What Should Be Done?

CITAC believes that it is past time we had a full discussion, in Congress and the Administration, of the trade remedy laws. This is distasteful, because passions run high and there seems to be more heat than light at hearings on these laws. They are also very complex.

Despite all that, we need to look at these laws. Immediately, we need to repeal the Antidumping Act of 1916 and the Byrd Amendment, and to compel the Department of Commerce to abide by the rule of law in subsidy cases. But we need to do more. We must look at the laws in their entirety. What "ills" are they trying to cure, are they doing a good job, and are the procedures open and fair to all affected parties. Unfortunately, the answer to these questions is not hopeful.

While the coalition I represent (CITAC) has appeared before Congress, the Administration and conducted numerous briefings, we still hear from people that "they don't hear from" our side. While I think this is not true, they plainly don't hear enough from our side, which I think is the side of most Americans. Therefore, we call for open hearings in the jurisdictional committees to air these issues fully.
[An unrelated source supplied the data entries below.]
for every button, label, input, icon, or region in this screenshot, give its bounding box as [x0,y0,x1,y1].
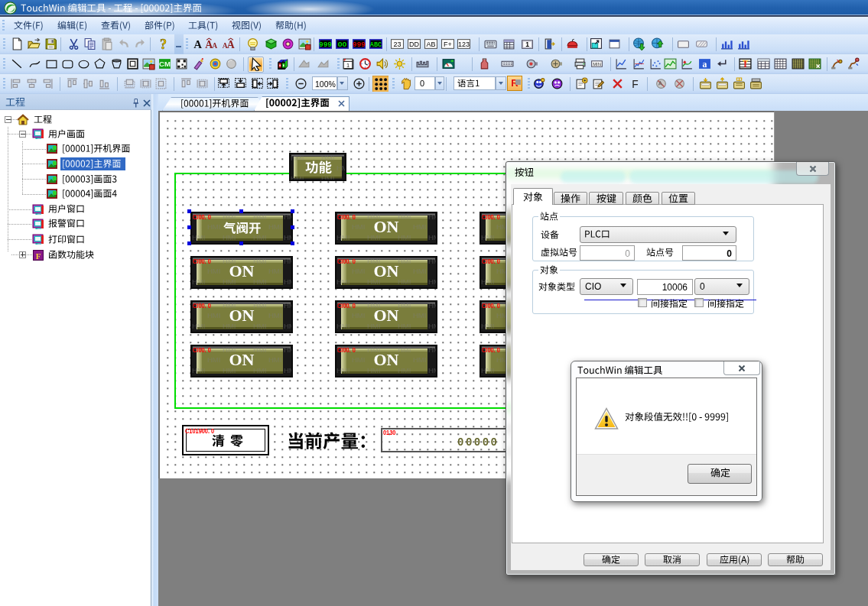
svg-text:999: 999 [319,41,332,49]
svg-text:A: A [212,41,217,50]
svg-text:?: ? [160,37,167,50]
svg-text:F: F [632,78,638,90]
svg-text:MIN: MIN [593,62,601,66]
svg-text:1: 1 [346,62,349,69]
svg-text:OO: OO [338,41,347,49]
svg-text:ABC: ABC [370,41,382,49]
svg-text:A: A [193,38,202,50]
svg-text:123: 123 [458,41,470,48]
svg-text:23: 23 [393,41,401,48]
svg-text:F: F [36,251,41,261]
svg-text:F+: F+ [444,41,452,48]
svg-text:CM: CM [159,60,171,68]
svg-text:A: A [227,39,235,50]
svg-text:a: a [703,60,707,70]
svg-text:DD: DD [409,41,420,48]
svg-text:999: 999 [353,41,366,49]
svg-text:1: 1 [525,41,529,48]
svg-text:AB: AB [426,41,435,48]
What do most Americans need? They need trade remedy laws that recognize the new economic reality that companies rely on open trade, not just for export markets (as important as they are) but on imports of components, raw materials and consumer goods. Trade remedy laws (like those currently in effect) impose trade restrictions and limit access to goods without considering whether American businesses and consumers have reasonably available alternatives. If they don't (and increasingly they do not), American businesses just move-to Canada, Mexico, Singapore or elsewhere, so they can get the materials they need. They don't come to Washington to complain; they just leave and take their jobs with them. While our economy is robust and growing, these lost jobs are replaced. But when our economy turns down, these job losses will not be replaced-and the trade laws will be a further drag on our economy.

There is a rightful place for trade remedy laws in our country. We do not advocate their repeal; just their modernization. They must be flexible, to take account of the requirements of American industry for imported raw materials and components. They must comply with all applicable international rules, to prevent retaliation against American exports. And they must be inclusive, allowing our government to take intelligent action, not just action. We have developed legislation that would make common-sense reforms to the trade laws. We hope we can join together with all American industries to push this agenda forward in 2001.